4 Conclusion and discussion

In this paper, we numerically investigated the evolution of a free massless scalar field in the thick brane. We find that the resonances decay very slowly compared to the nonresonances and can exist on the brane for a very long period. If the lifetime of these resonances can be as long as the cosmological time scale, they might be a candidate for dark matter. This provides a new idea for dark matter research.

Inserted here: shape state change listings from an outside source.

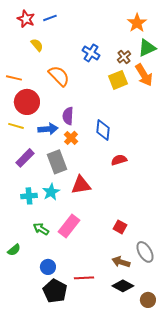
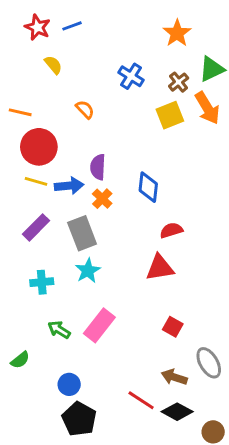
orange star: (137, 23) -> (177, 33), moved
orange semicircle: (59, 76) -> (85, 109), size x0.6
yellow line: (16, 126) -> (36, 181), moved
red triangle: (81, 185) -> (160, 268), moved
cyan star: (51, 192) -> (88, 271), moved
red line: (84, 278) -> (141, 400), moved, turned 36

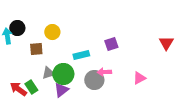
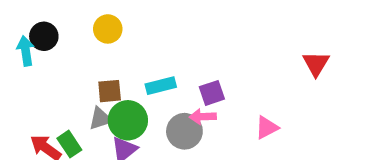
yellow circle: (52, 32) -> (108, 29), moved
purple square: (111, 44) -> (212, 93), moved
brown square: (36, 49) -> (110, 91), moved

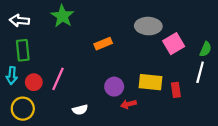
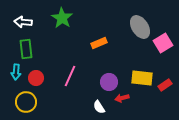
gray ellipse: (148, 26) -> (140, 27), turned 55
pink line: (58, 79) -> (70, 76), moved
red rectangle: (176, 90) -> (165, 85), turned 64
white semicircle: (80, 110) -> (99, 107), moved, turned 72

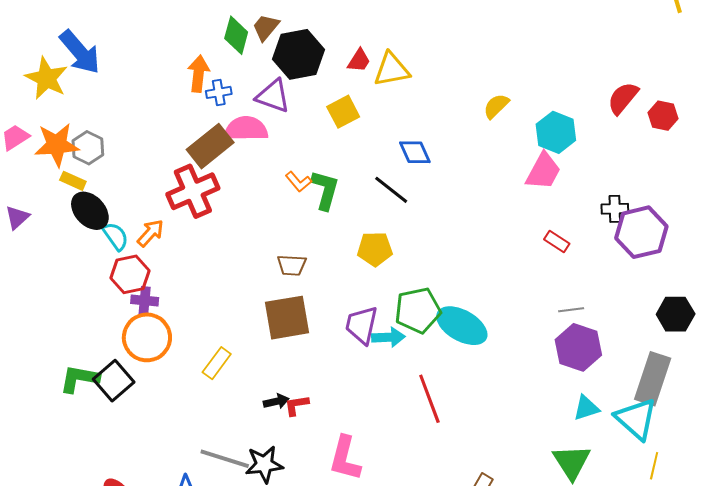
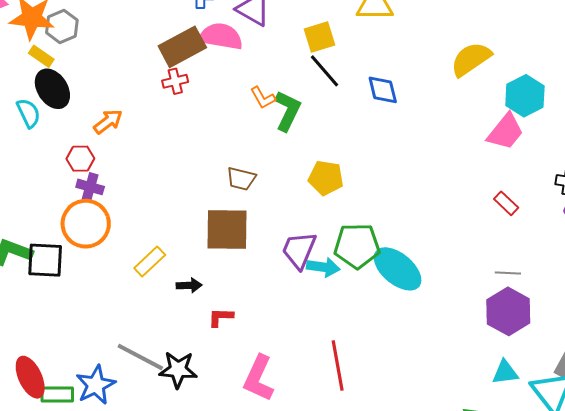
yellow semicircle: (496, 106) -> (471, 59), size x1.5
black line: (391, 190) -> (324, 71), moved
red cross: (193, 191) -> (175, 81), moved, size x0.5
cyan semicircle: (116, 236) -> (28, 113), moved
red hexagon: (130, 274) -> (80, 159), size x0.7
black square: (114, 381) -> (45, 260), turned 33
red line: (429, 399) -> (338, 365), moved
black arrow: (276, 401) -> (189, 285), moved

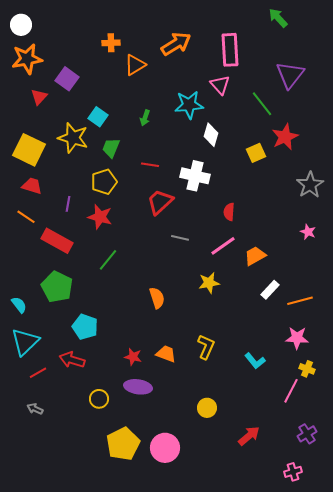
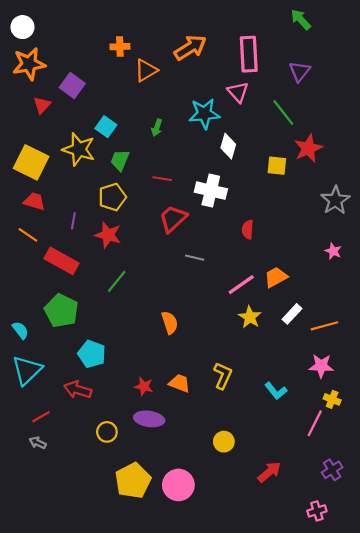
purple triangle: (290, 75) -> (300, 71), moved, size x0.7
yellow square: (256, 153) -> (277, 166), turned 30
pink line: (223, 246) -> (241, 285), moved
yellow star: (209, 283) -> (250, 317), moved, turned -30
red line: (38, 373) -> (41, 417), moved

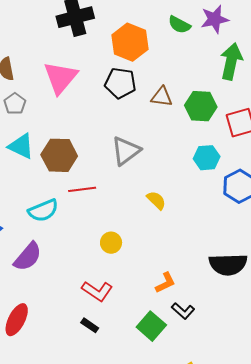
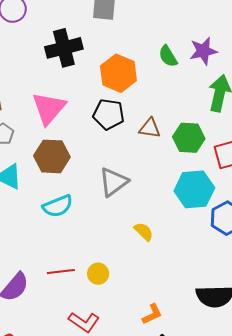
green semicircle: (179, 25) -> (168, 56), turned 30
brown hexagon: (59, 155) -> (52, 156), moved
cyan hexagon: (207, 158) -> (194, 189), size x1.5
red line: (82, 189) -> (61, 271), moved
cyan semicircle: (43, 211) -> (58, 206), moved

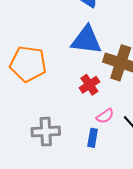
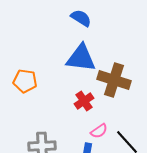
orange pentagon: (28, 64) -> (25, 81), size x0.7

Firstly, we constructed a five-dimensional thick brane generated by a scalar field. Then, we considered the evolution of a test scalar field in this thick brane background. Through the coordinate transformation and the variable separation, we obtained the evolution equation (18) and the Schrödinger-like equation (22) for the extra-dimensional profile of the scalar field. The latter gives us the initial data of the massive KK modes, and the former evolves those initial data. Next we solved the Schrödinger-like equation (22) numerically to obtain the initial data of massive KK modes, in particular the initial data of the resonances. The results were shown in Fig. 2 and Table 1. We found that the relative probability of the first scalar resonance increases with \(\bar{b}\), while the mass \(m_{1}\) of the first scalar resonance decreases with \(\bar{b}\). Using these KK modes as initial data, we investigated their evolution. Considering their energy decay and extracting a time series for the resonance amplitude, the evolution of the scalar field was analyzed. The results were shown in Figs. 3 and 4, and Table 2. The energy decay can be described by a decay parameter s which can be obtained by an exponential fit of \(E/E_{0}\) as the function of \(\bar{t}\). On the other hand, we also considered the evolution of the nonresonances. The energies and amplitudes of nonresonances decay rapidly at the early stage, but later they decay like those of the resonances. The behavior of the nonresonance evolution could be treated as a combination of resonances. Finally, we considered the half-life time of the resonance. For a very large \(\bar{b}\), the lifetime of ultralight resonances can reach the cosmological time scale. These indicate that the scalar resonant mode could be a candidate for dark matter.

There is much to be improved in this paper. Firstly, the mass and interaction of the test scalar field is not taken into account, which might result in more interesting results. Secondly, other test fields such as Dirac spinor fields and gauge fields and their evolution are also worth investigating. These possibilities deserve further study.